The conceptual framework of Financial Accounting Standards Board (FASB) states that

the primary goal of financial reporting is to assist prospective and existing investors,

management and other stakeholders evaluate the timing and the amount of future cash flows.

Therefore, economic income in the company’s income statement is plays a vital role in

predicting financial performance of the company in the foreseeable future. In other words,

earnings provide a better basis for such prediction than using the current cash flows. Security

analysts usually utilize earning quality assessment as a technique for determining the relationship

between accounting earnings and actual economic income. This paper discusses measures used

in assessing the quality of a company’s earnings and perform a quality earning assessment for

US-based Sportswear company, NIKE, Inc.

Measures of Assessing the Quality of a Company’s Earnings

Also known as quality of earnings (QoE), earnings quality is the ability of income in the

company’s income statement to predict its future cash flows or earnings (Lyimo, 2014).

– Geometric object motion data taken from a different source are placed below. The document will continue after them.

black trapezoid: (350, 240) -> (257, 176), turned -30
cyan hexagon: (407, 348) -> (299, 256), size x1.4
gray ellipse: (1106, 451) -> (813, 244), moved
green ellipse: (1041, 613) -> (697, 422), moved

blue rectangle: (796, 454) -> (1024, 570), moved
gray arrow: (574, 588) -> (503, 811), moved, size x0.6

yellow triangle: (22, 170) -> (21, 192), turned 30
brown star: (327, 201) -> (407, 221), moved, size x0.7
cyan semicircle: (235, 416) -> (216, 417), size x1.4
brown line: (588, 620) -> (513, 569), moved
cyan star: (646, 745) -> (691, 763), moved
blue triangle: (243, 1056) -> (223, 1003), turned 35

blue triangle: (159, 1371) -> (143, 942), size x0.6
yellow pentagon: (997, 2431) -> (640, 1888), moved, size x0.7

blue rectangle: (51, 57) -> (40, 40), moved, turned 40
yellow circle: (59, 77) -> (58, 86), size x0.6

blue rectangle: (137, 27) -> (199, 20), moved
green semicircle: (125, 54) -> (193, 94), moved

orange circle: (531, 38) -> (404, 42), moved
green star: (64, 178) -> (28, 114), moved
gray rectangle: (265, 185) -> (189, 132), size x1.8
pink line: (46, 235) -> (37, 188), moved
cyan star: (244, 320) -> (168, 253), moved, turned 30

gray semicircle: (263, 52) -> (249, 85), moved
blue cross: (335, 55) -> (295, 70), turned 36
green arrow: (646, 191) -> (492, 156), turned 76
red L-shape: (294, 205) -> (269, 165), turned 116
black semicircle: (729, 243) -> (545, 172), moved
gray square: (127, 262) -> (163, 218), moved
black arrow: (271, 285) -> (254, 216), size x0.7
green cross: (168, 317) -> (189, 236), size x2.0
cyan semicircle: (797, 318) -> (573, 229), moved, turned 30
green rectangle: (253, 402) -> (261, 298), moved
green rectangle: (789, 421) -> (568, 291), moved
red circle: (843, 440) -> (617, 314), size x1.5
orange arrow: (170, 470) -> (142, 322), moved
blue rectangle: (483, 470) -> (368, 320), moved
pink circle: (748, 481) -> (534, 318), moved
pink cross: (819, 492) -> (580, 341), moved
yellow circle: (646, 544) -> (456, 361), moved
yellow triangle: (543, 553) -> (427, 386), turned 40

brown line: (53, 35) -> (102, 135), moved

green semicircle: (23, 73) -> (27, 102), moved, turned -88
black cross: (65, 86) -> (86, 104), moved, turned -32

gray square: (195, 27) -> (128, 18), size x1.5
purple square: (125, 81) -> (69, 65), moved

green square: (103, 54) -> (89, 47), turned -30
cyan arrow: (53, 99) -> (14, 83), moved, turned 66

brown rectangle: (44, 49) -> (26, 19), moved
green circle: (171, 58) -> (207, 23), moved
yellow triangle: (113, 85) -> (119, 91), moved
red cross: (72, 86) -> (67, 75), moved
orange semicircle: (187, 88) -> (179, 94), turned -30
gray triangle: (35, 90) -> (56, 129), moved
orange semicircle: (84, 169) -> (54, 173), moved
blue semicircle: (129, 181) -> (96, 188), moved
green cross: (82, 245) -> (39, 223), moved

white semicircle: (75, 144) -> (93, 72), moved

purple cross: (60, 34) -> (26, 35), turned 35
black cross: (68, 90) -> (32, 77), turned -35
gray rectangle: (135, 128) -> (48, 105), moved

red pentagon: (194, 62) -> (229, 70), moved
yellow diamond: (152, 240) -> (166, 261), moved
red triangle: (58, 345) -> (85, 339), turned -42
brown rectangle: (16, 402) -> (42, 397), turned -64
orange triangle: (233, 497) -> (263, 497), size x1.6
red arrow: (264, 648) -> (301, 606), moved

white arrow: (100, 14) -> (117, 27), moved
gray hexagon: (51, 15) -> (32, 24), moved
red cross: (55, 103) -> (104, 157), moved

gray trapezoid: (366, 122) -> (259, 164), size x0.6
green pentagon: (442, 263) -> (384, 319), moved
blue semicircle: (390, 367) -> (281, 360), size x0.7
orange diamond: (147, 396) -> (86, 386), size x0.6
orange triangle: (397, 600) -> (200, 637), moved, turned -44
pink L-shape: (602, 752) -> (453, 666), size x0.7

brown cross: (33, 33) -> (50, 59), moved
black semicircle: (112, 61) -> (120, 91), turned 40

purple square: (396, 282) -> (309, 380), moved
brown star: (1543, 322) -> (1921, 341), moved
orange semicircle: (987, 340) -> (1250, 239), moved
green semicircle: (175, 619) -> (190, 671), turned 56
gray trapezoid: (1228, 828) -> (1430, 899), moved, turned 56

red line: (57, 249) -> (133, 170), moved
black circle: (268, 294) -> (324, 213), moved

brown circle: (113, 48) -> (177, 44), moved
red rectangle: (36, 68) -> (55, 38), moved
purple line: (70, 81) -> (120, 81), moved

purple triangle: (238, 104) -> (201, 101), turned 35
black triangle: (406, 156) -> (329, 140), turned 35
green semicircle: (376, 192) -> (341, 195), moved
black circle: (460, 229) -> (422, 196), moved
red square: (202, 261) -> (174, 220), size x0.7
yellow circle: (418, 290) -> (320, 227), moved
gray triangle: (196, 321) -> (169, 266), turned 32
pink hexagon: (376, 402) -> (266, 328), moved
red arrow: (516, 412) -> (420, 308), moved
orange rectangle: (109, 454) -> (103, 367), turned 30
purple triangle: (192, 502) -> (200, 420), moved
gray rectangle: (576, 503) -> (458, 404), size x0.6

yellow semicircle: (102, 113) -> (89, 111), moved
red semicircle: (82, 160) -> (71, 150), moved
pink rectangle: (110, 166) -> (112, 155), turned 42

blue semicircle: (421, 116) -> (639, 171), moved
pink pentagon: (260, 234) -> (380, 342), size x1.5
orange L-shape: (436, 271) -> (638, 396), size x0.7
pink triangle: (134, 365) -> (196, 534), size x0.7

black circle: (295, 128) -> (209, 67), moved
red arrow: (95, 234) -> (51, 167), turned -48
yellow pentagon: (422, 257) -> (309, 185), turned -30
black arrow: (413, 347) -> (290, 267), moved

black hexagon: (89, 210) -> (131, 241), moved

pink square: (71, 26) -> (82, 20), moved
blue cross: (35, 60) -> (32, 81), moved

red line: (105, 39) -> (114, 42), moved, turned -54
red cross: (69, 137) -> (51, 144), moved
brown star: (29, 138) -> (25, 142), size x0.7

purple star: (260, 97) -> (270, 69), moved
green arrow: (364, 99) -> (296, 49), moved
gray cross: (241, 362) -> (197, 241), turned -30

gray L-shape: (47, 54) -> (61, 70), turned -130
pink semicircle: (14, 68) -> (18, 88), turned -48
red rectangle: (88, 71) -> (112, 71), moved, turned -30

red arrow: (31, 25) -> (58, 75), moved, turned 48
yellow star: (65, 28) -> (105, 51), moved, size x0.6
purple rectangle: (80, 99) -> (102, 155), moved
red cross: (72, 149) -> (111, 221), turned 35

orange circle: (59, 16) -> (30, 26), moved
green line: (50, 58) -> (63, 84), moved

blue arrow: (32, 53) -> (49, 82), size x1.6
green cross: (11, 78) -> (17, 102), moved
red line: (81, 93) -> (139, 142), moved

Therefore, the reported earnings must be relevant to users of financial statements in making

critical decisions regarding the company. Information about earnings is indispensable when

capital market participants are making informed decisions particularly in resource allocation. In

this case, quality of earnings is the degree in which the current economic income is reflective of

the future earnings and overall financial performance of the company.

Earnings quality is an elusive quality and thereby individuals interpret it differently.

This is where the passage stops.